When I visited the German village where my grandfather grew up, our guide was an elderly man named Edzard who was a small boy in 1938. As an adult, he spent decades researching the history of Wittmund’s Jews, including my grandfather. He gave me a copy of a letter stamped, “Heimat!” meaning, “Secret!” It was dated November 10, 1938 and contained the report sent back by the SS men who had carried out their “Kristallnacht” mission in Wittmund a day earlier. Evil is masked with the use of neutral phrases: “protective custody,” “group transportation,” the “secure custody” of cash and goods, “supervision of the Fire Brigade.” The letter, in its awful entirety, follows:
The action against the Jews in the District of Wittmund happened without any particular incident. Of the three still remaining Jewish retail stores, two were damaged and one only somewhat. All Jewish people were kept by the S.A. in protective custody. However, women and children were released in the early morning hours. As originally commanded, the Jewish men were deported to Oldenburg by group transportation.

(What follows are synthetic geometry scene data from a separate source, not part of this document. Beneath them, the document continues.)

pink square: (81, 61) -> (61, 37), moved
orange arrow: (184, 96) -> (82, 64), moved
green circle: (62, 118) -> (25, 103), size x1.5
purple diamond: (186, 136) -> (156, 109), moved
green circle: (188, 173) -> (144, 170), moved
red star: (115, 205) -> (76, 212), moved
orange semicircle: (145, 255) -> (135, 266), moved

All cash secured by the S.A. during the action remains in secure custody with the local S.A. Administration. In the same way, the complete inventory of the Jewish retail stores was secured by the N.S.V. The exact amount of cash and the quantities of merchandise are not known to this office.
The burning of the synagogue (in the nearby town) created some problems, since the synagogue is located in the old part of town and is closely surrounded by old buildings. Under supervision of the Fire Brigade, the surrounding buildings could be protected and damage avoided. The Jewish-owned “Horster Grashaus’ agricultural enterprise was put under the guardianship of the District Farm Director in order to secure orderly, uninterrupted continuation of the activities.

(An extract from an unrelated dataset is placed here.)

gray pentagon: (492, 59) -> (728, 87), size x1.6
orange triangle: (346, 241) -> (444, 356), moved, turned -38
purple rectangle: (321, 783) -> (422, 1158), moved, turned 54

Edzard used different words. Jews were taken from their homes and beaten while their houses and stores were looted. They were then herded to a building for cattle near the marketplace, beaten some more and kept over night. In the morning, the men were taken to Oldenburg and then to a concentration camp. The women and children were let go, though it is unlikely that they got very far. Indeed, a number show up later on a memorial we visited marking their journey’s end in Auschwitz or Ravensbrück or Thereisenstadt.

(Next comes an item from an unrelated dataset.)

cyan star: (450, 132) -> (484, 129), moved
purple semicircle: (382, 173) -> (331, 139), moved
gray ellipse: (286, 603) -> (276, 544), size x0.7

I wondered aloud that the handful of Jews left in Wittmund were deemed important enough to warrant their own pogrom. Indeed, said Edzard, their lives had no import other than to allow the regional Nazi leaders to get in on the action. After the war, a 1949 newspaper article noted the trial and judgment meted out to the perpetrators who came to Wittmund. Ten men were sentenced to serve three months to a year in prison. The average time served was five months. Two had their arrest warrants repealed for “reasons of mercy.” Before long, they could all go on with their lives as if nothing had happened.